Caravan are an English band from the Canterbury area, founded by former Wilde Flowers members David Sinclair, Richard Sinclair, Pye Hastings and Richard Coughlan. Caravan rose to success over a period of several years from 1968 onwards into the 1970s as part of the Canterbury scene, blending psychedelic rock and jazz to create a distinctive sound like their contemporaries Soft Machine. Caravan still remains active as a live band in the 21st century.
The band's chart performance in the UK and US was minimal, charting one album, Cunning Stunts at US#124. In the UK, Cunning Stunts (#50) and Blind Dog at St. Dunstan's (#53) were their only hits. A loyal following has ensured steady back catalogue sales and a lengthy live career for the band, who continue to this day featuring founder members Pye Hastings (guitar, vocals, songwriting) and Richard Coughlan (drums). Caravan's best-known recording is the 1971 set In the Land of Grey and Pink, their second album for Decca. 30 years after its release this album finally received a platinum disc for sales of over 100,000.
The album "showed off a keen melodic sense, a subtly droll wit, and a seductively smooth mix of hard rock, folk, classical, and jazz, intermingled with elements of Tolkien-esque fantasy". A fair summary of Caravan's late sixties to late seventies work. Prolific and inventive, the band appeared to have too many ideas to produce direct, radio-friendly singles. 21st century reissues of their albums featured lengthy tracks, previously unissued, demonstrating the huge amount of releasable material that had failed to make their 1970s albums.

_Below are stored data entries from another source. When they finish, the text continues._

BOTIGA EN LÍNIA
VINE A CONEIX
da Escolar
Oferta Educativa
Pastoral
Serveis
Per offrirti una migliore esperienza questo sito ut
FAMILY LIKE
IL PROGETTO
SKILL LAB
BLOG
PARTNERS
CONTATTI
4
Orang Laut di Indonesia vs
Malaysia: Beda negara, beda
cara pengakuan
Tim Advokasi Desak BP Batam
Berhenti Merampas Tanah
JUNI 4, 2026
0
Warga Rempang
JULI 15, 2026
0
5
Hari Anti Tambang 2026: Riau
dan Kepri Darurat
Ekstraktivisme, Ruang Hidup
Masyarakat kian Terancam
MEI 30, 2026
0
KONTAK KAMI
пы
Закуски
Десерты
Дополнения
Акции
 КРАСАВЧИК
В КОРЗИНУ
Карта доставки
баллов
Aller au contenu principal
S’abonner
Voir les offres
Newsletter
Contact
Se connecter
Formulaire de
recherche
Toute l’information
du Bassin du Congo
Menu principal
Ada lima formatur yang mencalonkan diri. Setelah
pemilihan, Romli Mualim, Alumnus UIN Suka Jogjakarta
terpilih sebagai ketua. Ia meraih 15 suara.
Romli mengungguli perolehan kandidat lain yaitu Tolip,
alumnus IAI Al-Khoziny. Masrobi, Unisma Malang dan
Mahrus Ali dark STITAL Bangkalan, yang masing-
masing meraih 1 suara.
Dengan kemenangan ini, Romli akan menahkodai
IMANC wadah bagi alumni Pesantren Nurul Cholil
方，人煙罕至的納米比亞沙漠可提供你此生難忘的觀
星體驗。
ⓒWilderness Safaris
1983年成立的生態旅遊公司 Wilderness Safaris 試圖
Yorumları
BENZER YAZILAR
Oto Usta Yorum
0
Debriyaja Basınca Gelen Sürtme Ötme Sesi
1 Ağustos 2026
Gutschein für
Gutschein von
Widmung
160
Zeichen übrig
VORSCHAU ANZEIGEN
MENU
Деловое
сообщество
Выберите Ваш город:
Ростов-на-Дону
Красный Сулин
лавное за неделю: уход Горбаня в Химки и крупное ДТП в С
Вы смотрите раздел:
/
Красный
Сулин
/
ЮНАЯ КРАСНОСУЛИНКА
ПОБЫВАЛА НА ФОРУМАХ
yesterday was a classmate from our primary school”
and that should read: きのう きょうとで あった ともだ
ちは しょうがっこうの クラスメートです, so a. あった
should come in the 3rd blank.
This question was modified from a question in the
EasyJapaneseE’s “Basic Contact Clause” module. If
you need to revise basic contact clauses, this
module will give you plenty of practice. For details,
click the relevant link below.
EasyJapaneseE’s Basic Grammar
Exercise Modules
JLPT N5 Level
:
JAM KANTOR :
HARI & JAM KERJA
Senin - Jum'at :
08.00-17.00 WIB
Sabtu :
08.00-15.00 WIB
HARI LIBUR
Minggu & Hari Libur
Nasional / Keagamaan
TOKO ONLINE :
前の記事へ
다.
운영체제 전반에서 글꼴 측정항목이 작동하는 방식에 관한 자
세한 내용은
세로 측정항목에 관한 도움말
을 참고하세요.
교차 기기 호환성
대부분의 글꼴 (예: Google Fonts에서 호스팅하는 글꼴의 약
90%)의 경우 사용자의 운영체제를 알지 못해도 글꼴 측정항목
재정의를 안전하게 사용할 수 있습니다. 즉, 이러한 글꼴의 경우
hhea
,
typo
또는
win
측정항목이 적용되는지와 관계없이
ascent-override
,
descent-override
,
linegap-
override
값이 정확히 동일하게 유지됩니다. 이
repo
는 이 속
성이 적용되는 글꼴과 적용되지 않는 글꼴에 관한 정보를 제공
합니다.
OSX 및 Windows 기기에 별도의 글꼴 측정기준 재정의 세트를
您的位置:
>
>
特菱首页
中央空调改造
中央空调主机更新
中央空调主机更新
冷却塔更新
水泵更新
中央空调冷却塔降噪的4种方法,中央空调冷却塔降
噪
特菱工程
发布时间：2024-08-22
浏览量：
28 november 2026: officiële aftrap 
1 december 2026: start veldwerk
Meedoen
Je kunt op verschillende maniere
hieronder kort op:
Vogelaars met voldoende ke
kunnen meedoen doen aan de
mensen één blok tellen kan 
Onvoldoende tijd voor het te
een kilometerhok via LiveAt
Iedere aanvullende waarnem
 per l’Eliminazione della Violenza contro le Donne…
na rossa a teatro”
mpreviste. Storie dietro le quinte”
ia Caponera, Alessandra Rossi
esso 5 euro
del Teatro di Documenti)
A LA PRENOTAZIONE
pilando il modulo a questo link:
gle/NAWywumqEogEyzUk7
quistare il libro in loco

The band were largely dormant in the eighties until a 1990 reunion, planned as a one-off for television, reinvigorated their career. Latterly they have also achieved steady sales and a fan following with the support of the more eclectic corners of radio, like BBC Six Music's "Freak Zone" and the growing re-emergence of progressive rock. They released Unauthorised Breakfast Item album in 2003.